I batteri della bocca potrebbero avere un ruolo nel cancro pancreatico: molti batteri del cavo orale sono stati infatti rinvenuti in campioni di cisti pancreatiche rivelatesi maligne


Tumore pancreas più cattivo se contiene batteri della bocca © iStock

Sanihelp.it - Riportata sulla rivista scientifica Gut, la scoperta potrebbe aprire nuove vie per la diagnosi precoce e per la cura del tumore, uno dei più letali proprio perché spesso diagnosticato tardivamente. Lo studio è stato condotto da ricercatori dell'Istituto Karolinska di Stoccolma, che hanno analizzato campioni di fluido pancreatico da 105 pazienti con cisti ovariche. Queste cisti non sempre sono di natura maligna, ma per saperlo con certezza bisogna asportarle chirurgicamente. Gli scienziati hanno rilevato presenza di DNA di batteri del cavo orale nei fluidi pancreatici dei pazienti con tumore maligno.

«Siamo stati sorpresi di trovare batteri della bocca nel pancreas, ma non è qualcosa di totalmente inatteso»- ha spiegato l'autrice del lavoro, Margaret Sällberg Chen- «in un precedente studio di dimensioni minori un eccesso di questi batteri del cavo orale è stato riscontrato nella saliva dei pazienti con cancro del pancreas». 

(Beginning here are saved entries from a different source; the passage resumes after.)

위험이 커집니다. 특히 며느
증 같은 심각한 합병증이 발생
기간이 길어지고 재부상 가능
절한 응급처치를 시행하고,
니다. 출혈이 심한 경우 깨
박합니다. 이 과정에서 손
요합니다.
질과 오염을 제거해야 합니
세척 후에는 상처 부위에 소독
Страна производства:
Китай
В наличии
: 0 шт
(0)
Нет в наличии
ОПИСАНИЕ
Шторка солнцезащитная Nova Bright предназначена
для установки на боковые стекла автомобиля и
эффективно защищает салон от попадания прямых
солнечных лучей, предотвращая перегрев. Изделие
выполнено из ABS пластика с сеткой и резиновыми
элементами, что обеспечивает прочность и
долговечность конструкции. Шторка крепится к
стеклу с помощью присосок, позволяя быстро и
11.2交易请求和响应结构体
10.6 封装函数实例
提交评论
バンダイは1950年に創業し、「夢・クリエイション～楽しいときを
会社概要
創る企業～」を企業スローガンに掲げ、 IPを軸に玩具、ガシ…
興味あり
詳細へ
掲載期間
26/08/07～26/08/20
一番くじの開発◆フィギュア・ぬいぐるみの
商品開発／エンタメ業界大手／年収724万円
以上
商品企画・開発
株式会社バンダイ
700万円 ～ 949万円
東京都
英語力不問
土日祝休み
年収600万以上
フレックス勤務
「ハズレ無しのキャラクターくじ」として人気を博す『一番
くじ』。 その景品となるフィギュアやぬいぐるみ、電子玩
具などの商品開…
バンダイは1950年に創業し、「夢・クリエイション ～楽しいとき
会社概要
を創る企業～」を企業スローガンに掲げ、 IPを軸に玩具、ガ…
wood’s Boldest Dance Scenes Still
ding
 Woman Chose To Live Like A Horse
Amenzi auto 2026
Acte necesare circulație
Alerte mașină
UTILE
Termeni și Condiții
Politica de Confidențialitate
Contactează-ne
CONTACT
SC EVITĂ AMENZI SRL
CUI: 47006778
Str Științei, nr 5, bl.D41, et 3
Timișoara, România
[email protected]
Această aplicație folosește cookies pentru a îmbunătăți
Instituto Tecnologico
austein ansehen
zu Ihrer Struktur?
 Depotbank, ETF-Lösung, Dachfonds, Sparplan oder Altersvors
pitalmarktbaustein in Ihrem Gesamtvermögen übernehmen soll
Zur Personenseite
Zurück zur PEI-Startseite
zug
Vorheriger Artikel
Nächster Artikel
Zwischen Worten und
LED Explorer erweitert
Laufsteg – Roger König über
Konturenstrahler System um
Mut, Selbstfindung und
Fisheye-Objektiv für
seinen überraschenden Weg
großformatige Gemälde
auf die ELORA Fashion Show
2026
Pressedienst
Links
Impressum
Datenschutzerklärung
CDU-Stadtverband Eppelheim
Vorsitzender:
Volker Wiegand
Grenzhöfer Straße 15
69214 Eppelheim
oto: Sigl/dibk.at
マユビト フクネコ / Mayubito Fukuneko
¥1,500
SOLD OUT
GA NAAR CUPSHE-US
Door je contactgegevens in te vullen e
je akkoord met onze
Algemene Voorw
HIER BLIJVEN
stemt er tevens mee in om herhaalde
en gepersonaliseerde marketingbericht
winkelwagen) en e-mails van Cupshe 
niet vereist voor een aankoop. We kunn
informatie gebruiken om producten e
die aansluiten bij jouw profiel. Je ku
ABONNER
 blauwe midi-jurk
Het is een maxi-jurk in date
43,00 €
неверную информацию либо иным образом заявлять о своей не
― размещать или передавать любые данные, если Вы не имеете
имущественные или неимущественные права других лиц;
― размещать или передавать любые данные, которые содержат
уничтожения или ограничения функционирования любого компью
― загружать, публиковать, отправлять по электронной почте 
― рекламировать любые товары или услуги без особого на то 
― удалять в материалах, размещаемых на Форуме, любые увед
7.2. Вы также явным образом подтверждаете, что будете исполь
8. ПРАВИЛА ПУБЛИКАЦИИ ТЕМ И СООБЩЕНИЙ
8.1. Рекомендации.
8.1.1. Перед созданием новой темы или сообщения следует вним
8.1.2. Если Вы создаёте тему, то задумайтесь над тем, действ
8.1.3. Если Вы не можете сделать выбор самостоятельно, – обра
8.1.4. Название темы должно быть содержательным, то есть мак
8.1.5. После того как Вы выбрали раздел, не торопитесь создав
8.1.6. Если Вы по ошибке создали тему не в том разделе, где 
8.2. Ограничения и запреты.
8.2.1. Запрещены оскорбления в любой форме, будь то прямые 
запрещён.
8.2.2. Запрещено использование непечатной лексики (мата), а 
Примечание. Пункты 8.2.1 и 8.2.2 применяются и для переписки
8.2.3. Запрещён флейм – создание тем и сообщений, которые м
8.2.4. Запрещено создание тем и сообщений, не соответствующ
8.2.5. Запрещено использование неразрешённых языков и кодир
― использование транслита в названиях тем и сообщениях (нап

Se altri studi confermassero che i batteri influenzano i processi patologici che portano al tumore, questo potrebbe portare a nuove strategie terapeutiche usando agenti antibatterici

«Questo studio - sottolinea in un commento all'ANSA Cristiano Tomasi dell'Università di Göteborg in Svezia - ribadisce l'importanza di capire meglio l'interazione tra il microbioma e le patologie in generale. Bisogna ricordare, in ogni caso, che quelli che chiamiamo batteri della bocca, in realtà sono presenti in tutto il tratto gastrointestinale, solo che i rapporti di frequenza tra le specie sono diversi a seconda della localizzazione. 

Non dimentichiamo poi che, ad esempio in soggetti che soffrono di malattia parodontale in fase attiva, anche il semplice spazzolamento porta a una batteriemia (presenza di batteri nel sangue) transitoria. 

Le relazioni tra parodontite e malattie sistemiche sono un argomento di forte interesse e su cui molti centri di ricerca sono impegnati da anni, con risultati decisamente interessanti - continua l'esperto - l'approccio alla terapia parodontale implica considerazioni più ampie che devono tenere presente lo stato di salute generale del paziente».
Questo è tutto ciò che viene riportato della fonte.